Frank and Jim, are walking down the street when
Jim turns to Frank and says, "Frank, if you had two of those
top-of-the-line Mercedes Benz cars, with all the gear, electric windows, CD
player and all of that, exactly the same, would you give me one?"
Frank
says, "Jim, how long do we go back? Thirty years? We've been best friends
since school, and if I had two of those Mercedes, top-of-the-line cars with all
the trimmings, exactly the same, yeah, I would give the other one to you."
So,
they keep walking. After a couple of minutes, Frank turns to Jim and says,
"Jim, if you had two of those luxury type yachts, you know, with all the
modern conveniences, and they were exactly the same, would you give one of them
to me?"
Jim
says, "Frank, you and me are like brothers, you were best man at my
wedding, you attended my son's wedding, we have gone to the same lodge together
for all these years. If I had two of those luxury yachts, exactly the same with
all the modern conveniences, then yeah Frank, I really would give the other one
to you."
They
keep walking. A couple of minutes later, Jim turns to Frank, "Frank, if
you had two chickens..."
"Now
hold on there! Jim, you jolly well know I've got two chickens!"
The
teacher asks, "Ahmad, why aren't you writing?"
"I
don't has a pencil."
"Ahmad,
that's not a correct sentence. The correct way is: I don't have a pencil, he
doesn't have a pencil, we don't have a pencil."
"Who
stole all the pencils then?"
"I
knew a girl that was so ugly that... She was known as a two bagger. That's when
a girl is so ugly that you put one bag over your head in case the bag over her
head breaks"
"I knew a girl that was so ugly that... I
bent down to pet her cat only to find that it was the hair on her legs."
"I knew a girl that was so ugly that... I
took her to a dog show and she won the first prize."
"I knew a girl that was so ugly that... I
took her to the top of the Empire State building and the planes started to
attack her."
"I knew a girl that was so ugly that... She
looks like she came in second in a hatchet fight!"
"I knew a girl that was so ugly that... The
last time I saw a mouth like hers it had a hook on the end of it."
"One day...as I came home
early from work...I saw a guy jogging naked.
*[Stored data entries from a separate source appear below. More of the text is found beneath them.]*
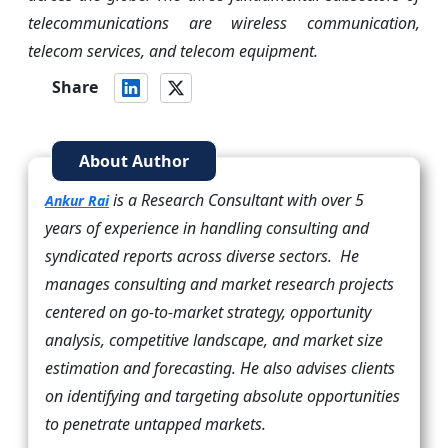
telecommunications are wireless communication,
telecom services, and telecom equipment.
Share
About Author
is a Research Consultant with over 5
Ankur Rai
years of experience in handling consulting and
syndicated reports across diverse sectors. He
manages consulting and market research projects
centered on go-to-market strategy, opportunity
analysis, competitive landscape, and market size
estimation and forecasting. He also advises clients
on identifying and targeting absolute opportunities
to penetrate untapped markets.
I said to the guy...Hey
buddy...why are you doing that for? He said, because you came home early."
I am in the chemist lab and I said to the
assistant, “What gets rid of germs?”
She
said, "Ammonia cleaner."
I
said, "Oh sorry, I thought you worked here...”
One
day St. Peter saw a street gang walking up to the Pearly Gates.
St.
Peter ran to God and said, "God, there are some low-life street gang
members at the Gates. What do I do?"
God
relied, "Just do what you normally do with that type. Redirect them."
St.
Peter went back to carry out the order, but he suddenly came running back and
yelling, "God, God, they're gone! They're gone!"
"The
street gangs?"
"No,
the Pearly Gates!"
If a woman
says she'll be ready in 15 minutes, she will be...
There's
no need to remind her every hour.
Doctor:
What's wrong with your brother?
Boy:
He thinks he is a chicken.
Doctor:
Really? How long has this been going on?
Boy:
Five years.
Doctor:
Five years!
Boy:
We would have brought him in earlier, but we needed the eggs.
One day at a busy airport, the passengers on a
commercial airliner were seated waiting for the pilot to show up so they could
get under way.
The
pilot and the co-pilot finally appeared in the rear of the plane and began
walking up to the cockpit through the centre aisle. Both appeared to be blind;
the pilot is using a white cane, bumping into passengers right and left as he
stumbles down the aisle. The co-pilot is using a guide dog. Both have their
eyes covered with sunglasses.
At
first, the passengers did not react thinking that it must be some sort of
practical joke. After a few minutes though, the engines started revving, and
the airplane began moving down the runway.
The
passengers looked at each other with some uneasiness. They started whispering
among themselves and looked desperately to the stewardesses for reassurance.
Yet,
the plane started accelerating rapidly, and people began panicking. Some
passengers were praying, and as the plane got closer and closer to the end of
the runway, the voices were becoming more and more hysterical.
When
the plane had less than twenty feet of runway left, there was a sudden change
in the pitch of the shouts as everyone screamed at once. At the very last
moment, the plane lifts off and is airborne.
Up
in the cockpit, the co-pilot breathes a sigh of relief and tells the pilot:
"You know, one of these days the passengers aren't going to scream, and we
aren't going to know when to take off!"